Whether I should even use the presentation software for the actual code, or perhaps switch to an editor, IDE or diff tool between pre-created files
I refer back to the earlier point about demos. They can be useful, but in the right context. I would reserve demos for cases where you're actually trying to teach a practice, i.e. something you want your attendees to be able to do (not just know) after having seen the presentation.
Choices of color scheme, font size (too small = difficult to read, too big = few lines on the slide, need to memorize), inter-line spacing, margins etc - for maximizing readability.
This depends on the room you're presenting in, screen size, complexity of the text you'll be showing, and even time of day and average age of the attendees can factor into this. There is no singular answer here.
As per most style guides, use a well-contrasted palette, stick to a handful of accent colors (two is usually more than enough), and remain consistent about your palette across the slides.
I would also suggest that you use a different font for the code, preferably mimicking the IDE that is commonly used (for the topic at hand).
Also, as much as most developers love dark mode, don't use dark mode screenshot on a slide with a white or light background. Stick to a similar brightness. Don't forget that what's clear and crisp on a monitor when designing the slides isn't always visible on a projector in a half-lit room.

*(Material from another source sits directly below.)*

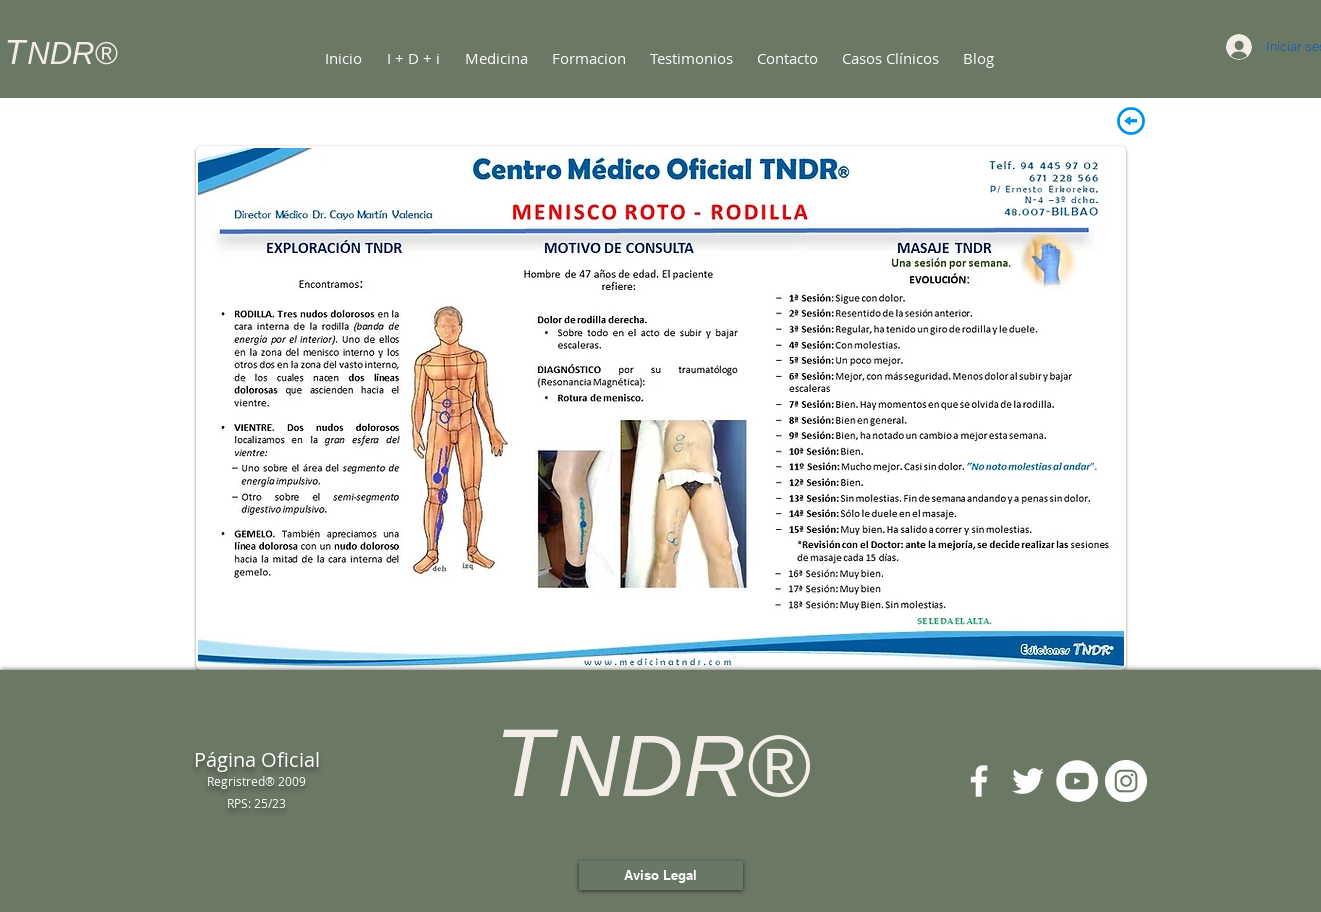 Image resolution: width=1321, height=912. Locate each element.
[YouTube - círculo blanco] (1077, 781)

For any important presentation I've had to do, I actually do a dry run, just to check if the presentation's design works on the screen/room in question (or, if not possible, any setup that simulates the experience).
It's usually only a matter of changing the font size or upping the contrast a bit, but these things are much better tested in the actual room than theorized about.
and the largest ones are still under 20 lines or so.
You seem to imply that 20 is a reasonably upper boundary. For a big room presentation, it isn't.
Don't put too much on a single slide, and most definitely don't start making them into reading exercises. The slides should be summarizing what you say, rather than you explaining what's on the slide.
However, if you're giving a small room presentation, e.g. 4 people around a table, with a large (think >60") monitor nearby or a large projector screen, then you could get away with a 20 line snippet, as long as you slowly walk through it one step at a time, picking apart and individually addressing all of the pieces of the code that are not trivial.
Whether or not it's better to separate the content into single slides is very contextual based on whether the broken up parts make individual sense.